If you've only got one bike and don't have desire or need for another I wouldn't go buy a bike just pull a trailer. If you think having a mountain, cross, or hybrid would be good for two or three other reasons, by all means, go get one. However, if it's only for the the trailer stick it behind the Roadie. 

Things to bear in mind:

Your kid might hate that trailer.
Trailers have short lifespans. Not because they wear out, your kid will out grow it sooner than you think. If you have siblings in mind you may get more use out of it later. 
IMHO it's not a certain kind of bike that gets unstable pulling a trailer, it's a certain kind of operator that gets unstable pulling trailer. 
If your using a very nice bike that it's important you keep pristine then you might look at trying to put some skins or other protection at the places the bracket slides in. I never noticed any damage or marring on mine, but I was using the bike where more wouldn't have been noticed or concerned......you know, something like a custom Waterford with chrome lugs


----------



## Just Sam (Feb 24, 2004)

Well I have two bikes, a Look 585 (definately not using this) and a Cannondale CAAD 7 that I'm considering selling because it is destined to a life of becoming a trainer bike. I'm considering either buying a couple of lower end mountain bikes (one for me and one for the wife) that we would use on some of the local trails around the lakes in the area. Or a pair of Trek FX bikes that we would use for tooling around the neighborhood/lakes with the rugrat in tow. I'm leaning towards the Trek 7.5 FX (http://www2.trekbikes.com/bikes/bike.php?bikeid=1341000&f=26), I think my wife would enjoy riding it more than her roadie.


----------



## The Walrus (Apr 2, 2000)

Last summer, I wound up being the one who pulled the trailer for some friends' rugrats, and I was using an old Univega hybrid, dubbed "the ice cream bike", since the usual evening destination was an ice cream parlor down at the beach. Like the others have said, it wouldn't make much sense to buy a new bike along with the trailer, but if you have a hybrid, it'll do a good job. I felt better in traffic having more visibility (seeing/being seen), and the bike itself felt really stable.


----------



## Tahoe Gator (May 28, 2002)

I pull a double trailer (Chariot, they are great; uses rear skewer mount) with my Klein Quantum Pro. It's my only road bike. When I first started pulling the trailer, I used my mountain bike, figuring its disc brakes would be better for stopping (true) and lower gearing would be easier for climbing (true). But I have abandoned that and now exclusively use my road bike. Sure, you can't brake as quickly, but you'll ride more carefully anyhow. And sure, climbs are tougher, but the road bike more than makes up for those fat tires of an mtb and aren't you looking for a workout on your road bike anyway? Bottom line, I would ride whatever road bike you normally ride. I would definitely not buy a dedicated bike and would have no fear of riding whatever bike I owned. I am building up an all carbon bike and will surely use that one too. The load is just not that great. Sure, you really feel it, but it's not that much in physics terms. After all, you can ride reasonably fast. Any frame not able to pull it is one I wouldn't want to ride anyway. And, if you want the workout to translate to your fav road bike, then use your fav road bike. Oh, and in your local group rides, you'll get extra kudos (and the occassional question "what is that?") for having the rear skewer mount on your bike.


----------



## mness (Feb 9, 2005)

*I use my regular bike(s)*



Just Sam said:


> We had our first last December and she has been cleared by the Dr. to ride in a bike trailer. I'm going this weekend to pick up a Burley Solo, but I'm not too sure about hooking it up to the road bike. I believe there was another discussion (I searched but couldn't find it) about stability hauling a kid trailer around. So, I am considering picking up either a mountain bike, cross bike, or a hybrid to pull it with. What is everyone else using?

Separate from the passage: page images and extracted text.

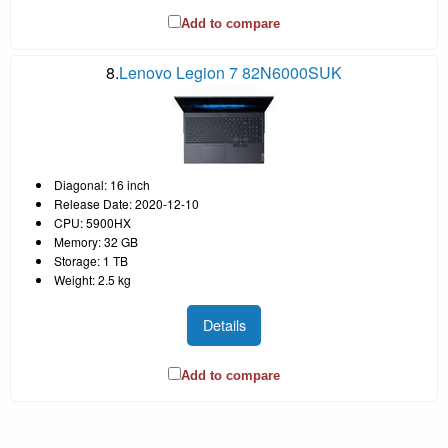
Add to compare
8.
Lenovo Legion 7 82N6000SUK
Diagonal: 16 inch
Release Date: 2020-12-10
CPU: 5900HX
Memory: 32 GB
Storage: 1 TB
Weight: 2.5 kg
Details
Add to compare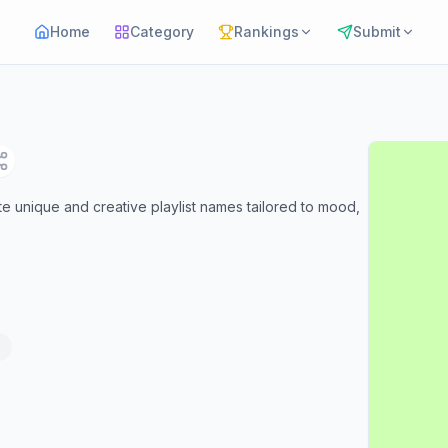
Home
Category
Rankings
Submit
rate unique and creative playlist names tailored to mood,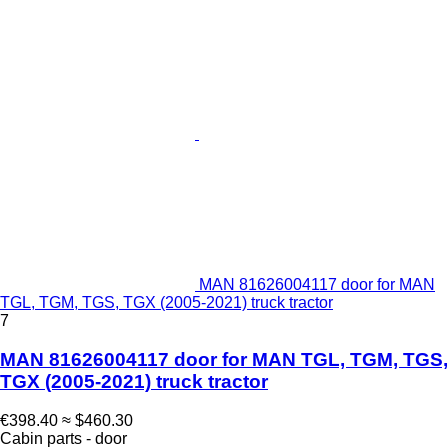
MAN 81626004117 door for MAN
TGL, TGM, TGS, TGX (2005-2021) truck tractor
7
MAN 81626004117 door for MAN TGL, TGM, TGS,
TGX (2005-2021) truck tractor
€398.40
≈ $460.30
Cabin parts - door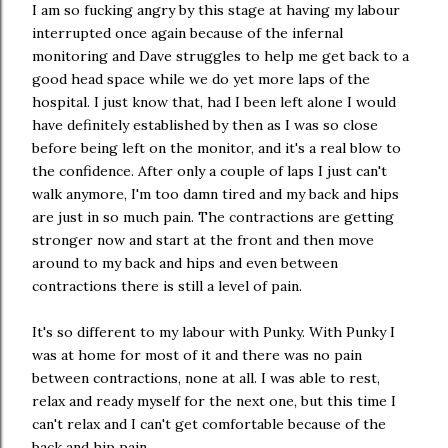
I am so fucking angry by this stage at having my labour
interrupted once again because of the infernal
monitoring and Dave struggles to help me get back to a
good head space while we do yet more laps of the
hospital. I just know that, had I been left alone I would
have definitely established by then as I was so close
before being left on the monitor, and it's a real blow to
the confidence. After only a couple of laps I just can't
walk anymore, I'm too damn tired and my back and hips
are just in so much pain. The contractions are getting
stronger now and start at the front and then move
around to my back and hips and even between
contractions there is still a level of pain.
It's so different to my labour with Punky. With Punky I
was at home for most of it and there was no pain
between contractions, none at all. I was able to rest,
relax and ready myself for the next one, but this time I
can't relax and I can't get comfortable because of the
back and hip pain.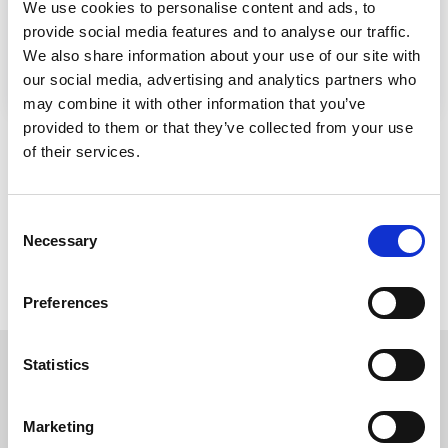
We use cookies to personalise content and ads, to
provide social media features and to analyse our traffic.
Website
We also share information about your use of our site with
our social media, advertising and analytics partners who
may combine it with other information that you’ve
provided to them or that they’ve collected from your use
of their services.
Consent
Necessary
Selection
Preferences
Statistics
Read more about our
Marketing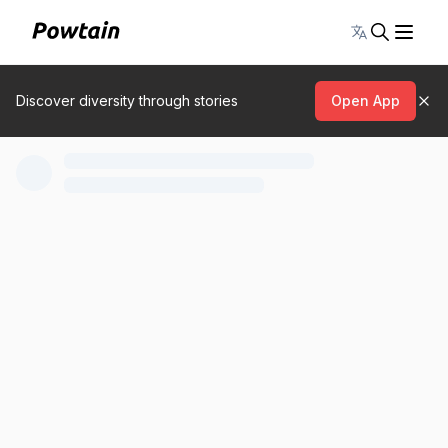
Toggle lang
Discover diversity through stories
Open App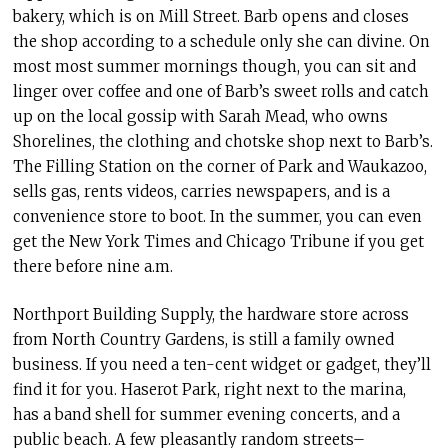
bakery, which is on Mill Street. Barb opens and closes
the shop according to a schedule only she can divine. On
most most summer mornings though, you can sit and
linger over coffee and one of Barb’s sweet rolls and catch
up on the local gossip with Sarah Mead, who owns
Shorelines, the clothing and chotske shop next to Barb’s.
The Filling Station on the corner of Park and Waukazoo,
sells gas, rents videos, carries newspapers, and is a
convenience store to boot. In the summer, you can even
get the New York Times and Chicago Tribune if you get
there before nine a.m.
Northport Building Supply, the hardware store across
from North Country Gardens, is still a family owned
business. If you need a ten-cent widget or gadget, they’ll
find it for you. Haserot Park, right next to the marina,
has a band shell for summer evening concerts, and a
public beach. A few pleasantly random streets–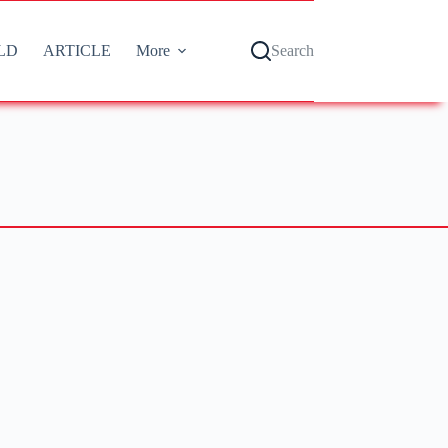
LD
ARTICLE
More
Search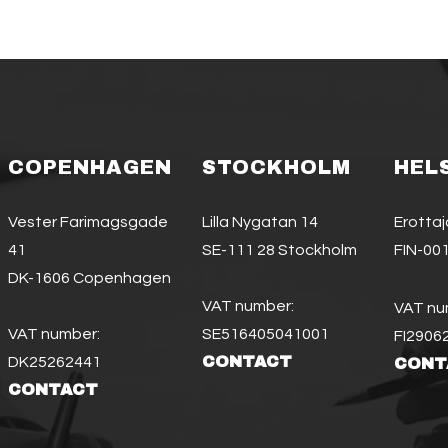
COPENHAGEN
STOCKHOLM
HEL
Vester Farimagsgade
Lilla Nygatan 14
Erotta
41
SE-111 28 Stockholm
FIN-001
DK-1606 Copenhagen
VAT number:
VAT nu
VAT number:
SE516405041001
FI2906
CONTACT
DK25262441
CONT
CONTACT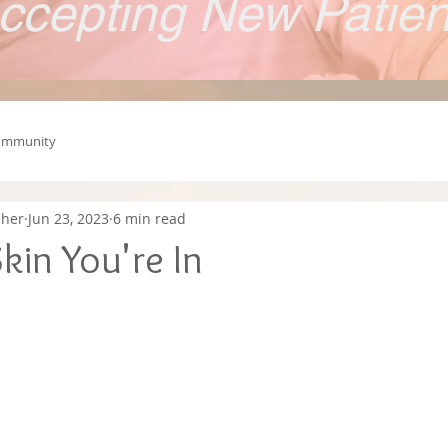
ccepting New Patie
ommunity
cher
Jun 23, 2023
6 min read
kin You're In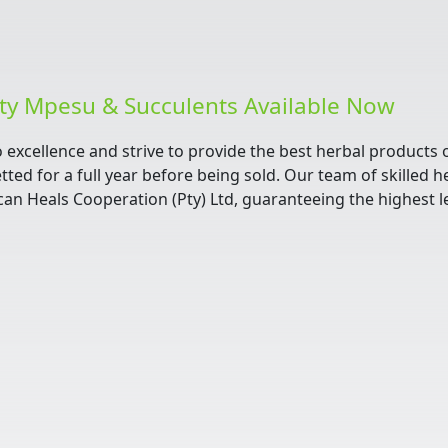
ity Mpesu & Succulents Available Now
o excellence and strive to provide the best herbal products
tted for a full year before being sold. Our team of skilled 
can Heals Cooperation (Pty) Ltd, guaranteeing the highest le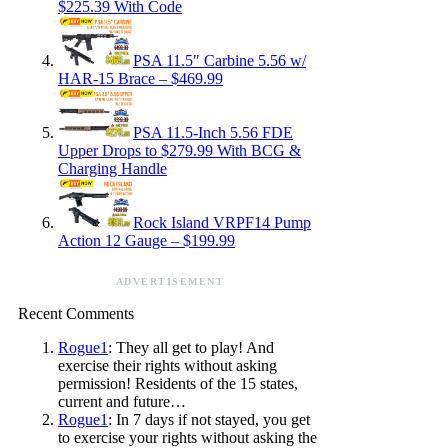
$225.39 With Code
PSA 11.5″ Carbine 5.56 w/
HAR-15 Brace – $469.99
PSA 11.5-Inch 5.56 FDE
Upper Drops to $279.99 With BCG &
Charging Handle
Rock Island VRPF14 Pump
Action 12 Gauge – $199.99
ADVERTISEMENT
Recent Comments
Rogue1
: They all get to play! And
exercise their rights without asking
permission! Residents of the 15 states,
current and future…
Rogue1
: In 7 days if not stayed, you get
to exercise your rights without asking the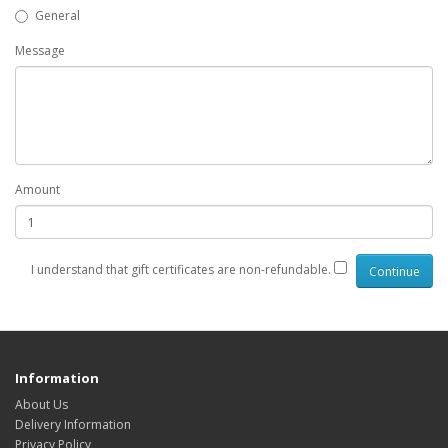
General
Message
Amount
I understand that gift certificates are non-refundable.
Information
About Us
Delivery Information
Privacy Policy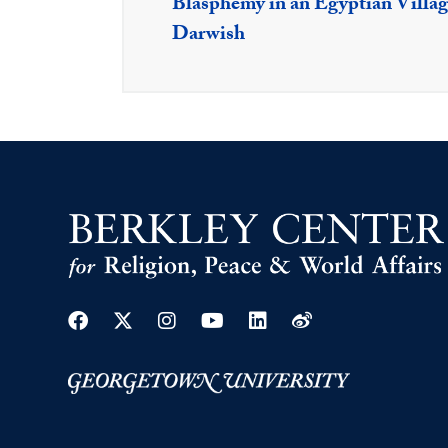
Blasphemy in an Egyptian Villag
Darwish
Facebook
Twitter
Instagram
Youtube
Linkedin
Weibo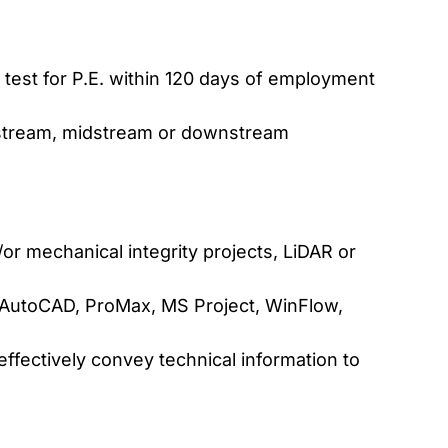
 test for P.E. within 120 days of employment
pstream, midstream or downstream
d/or mechanical integrity projects, LiDAR or
., AutoCAD, ProMax, MS Project, WinFlow,
 effectively convey technical information to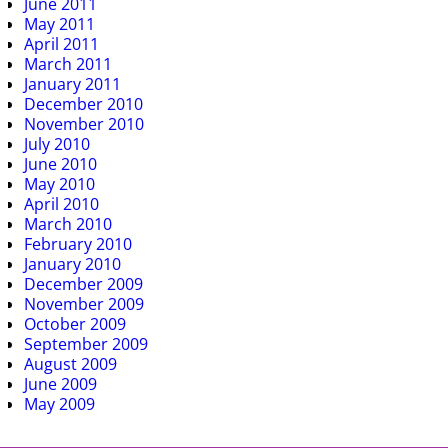
June 2011
May 2011
April 2011
March 2011
January 2011
December 2010
November 2010
July 2010
June 2010
May 2010
April 2010
March 2010
February 2010
January 2010
December 2009
November 2009
October 2009
September 2009
August 2009
June 2009
May 2009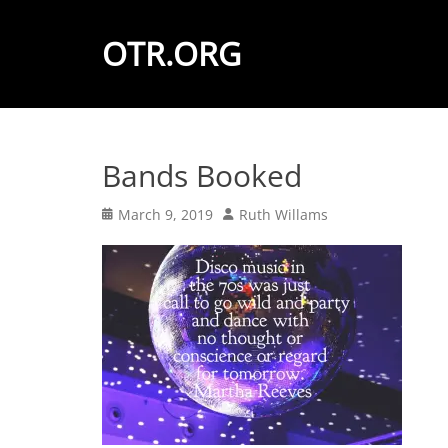
OTR.ORG
Bands Booked
Posted
Author
March 9, 2019
Ruth Willams
on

Congratulations to you. Our 2nd was also born last December (the 27th) and I'm ready to start riding with her. I've been riding with our 2-1/2 year old since he was 9 months. I have a Chariot Cougar trailer (awesome, awesome, awesome, check them out before you buy a trailer), which attaches via a skewer with a ball-and-socket, so nothing touches the frame that can damage it.

I wouldn't be worried about a road bike, I use a LeMond Zurich (steel). Thankfully it's a triple, as I live in San Francisco and have to hoist the 50 extra pounds over our hills. I also use a full-suspension mountain bike sometimes (Santa Cruz Blur). I was more worried about the extra load on the rear suspension, and went so far as to email Santa Cruz before I did it, and they said the frame is plenty strong and shouldn't be a problem.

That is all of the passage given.